Transcribed page contents
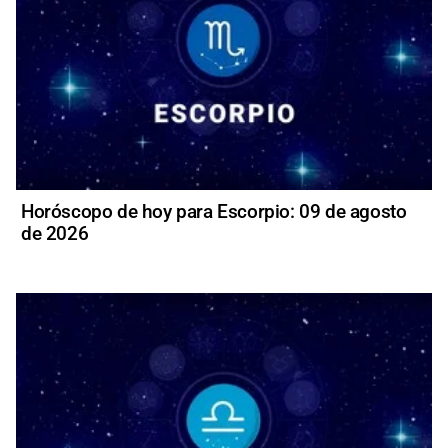
Horóscopo de hoy para Escorpio: 09 de agosto
de 2026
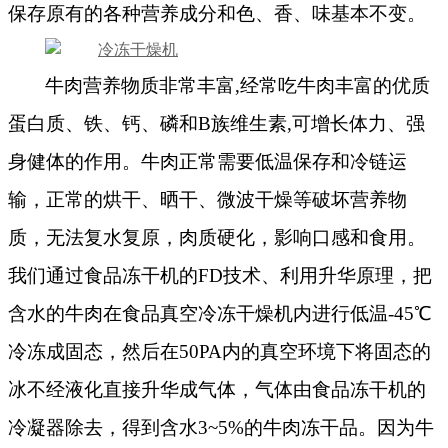
保存原有的各种营养成分和
色、香、味
基本不变。
牛肉
营养
物质
非常
丰富,经常吃
牛肉
丰富的优质
蛋白质、铁、钙、磷和B族维生素,可增长体力、强
身健体的作用
。
牛肉正常需要低温保存和冷链运
输，正常的烘干、晒干、微波干燥等破坏营养物
质，无法复水复原，肉质硬化，影响口感和食用。
我们通过食品冻干机的FD技术、利用升华原理，把
含水的牛肉在食品真空冷冻干燥机内进行低温-45℃
冷冻成固态，然后在50PA内的真空环境下将固态的
冰不经液化直接升华成气体，气体由食品冻干机的
冷凝器除去，得到含水3~5%的牛肉冻干品。因为牛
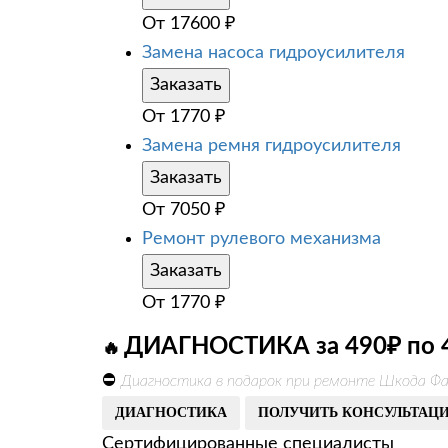
От
17600
₽
Замена насоса гидроусилителя
Заказать
От
1770
₽
Замена ремня гидроусилителя
Заказать
От
7050
₽
Ремонт рулевого механизма
Заказать
От
1770
₽
ДИАГНОСТИКА за 490₽ по 
🔥
⛔
Диагностика в подарок при ремонте Шкода Фа
ДИАГНОСТИКА
ПОЛУЧИТЬ КОНСУЛЬТАЦ
Сертифицированные специалисты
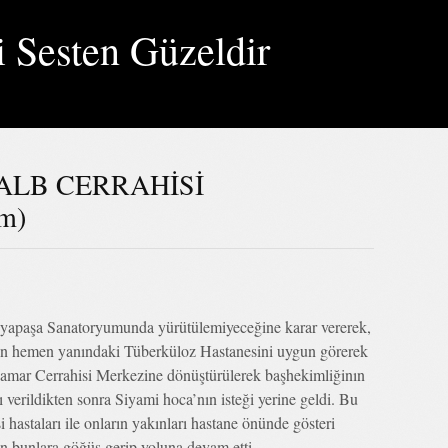
i Sesten Güzeldir
ALB CERRAHİSİ
m)
eyyapaşa Sanatoryumunda yürütülemiyeceğine karar vererek,
n hemen yanındaki Tüberküloz Hastanesini uygun görerek
amar Cerrahisi Merkezine dönüştürülerek başhekimliğinın
şı verildikten sonra Siyami hoca’nın isteği yerine geldi. Bu
astaları ile onların yakınları hastane önünde gösteri
ün bunlara göğüs gerip yoluna devam etti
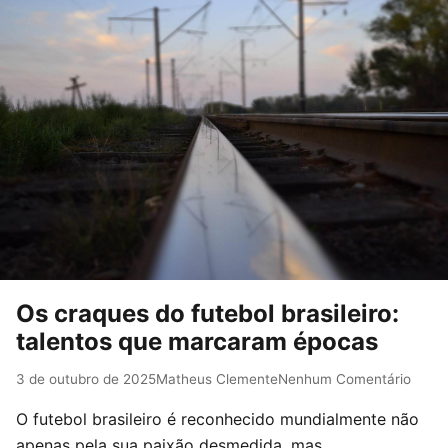
Os craques do futebol brasileiro:
talentos que marcaram épocas
3 de outubro de 2025
Matheus Clemente
Nenhum Comentário
O futebol brasileiro é reconhecido mundialmente não
apenas pela sua paixão desmedida, mas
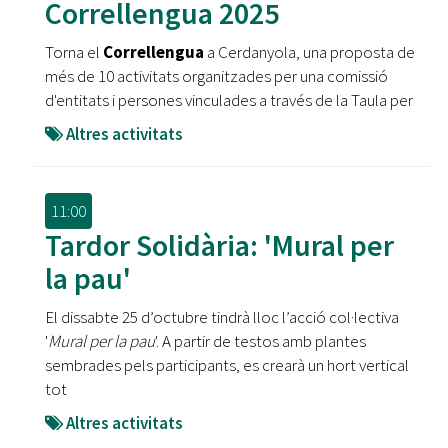
Correllengua 2025
Torna el
Correllengua
a Cerdanyola, una proposta de
més de 10 activitats organitzades per una comissió
d'entitats i persones vinculades a través de la Taula per
Altres activitats
11:00
Tardor Solidària: 'Mural per
la pau'
El dissabte 25 d’octubre tindrà lloc l’acció col·lectiva
'
Mural per la pau
'. A partir de testos amb plantes
sembrades pels participants, es crearà un hort vertical
tot
Altres activitats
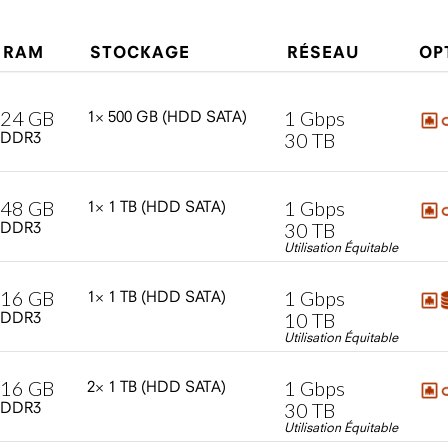
RAM
STOCKAGE
RÉSEAU
OP
24
GB
1
Gbps
1×
500
GB
(HDD
SATA)
30
TB
DDR3
48
GB
1
Gbps
1×
1
TB
(HDD
SATA)
30
TB
DDR3
Utilisation Équitable
16
GB
1
Gbps
1×
1
TB
(HDD
SATA)
10
TB
DDR3
Utilisation Équitable
16
GB
1
Gbps
2×
1
TB
(HDD
SATA)
30
TB
DDR3
Utilisation Équitable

● TASK DESCRIPTION
Find each line in the records above that contains "Замена", and copy it.

● RESPONSE TO THIS TASK
Замена насоса гидроусилителя
Замена ремня гидроусилителя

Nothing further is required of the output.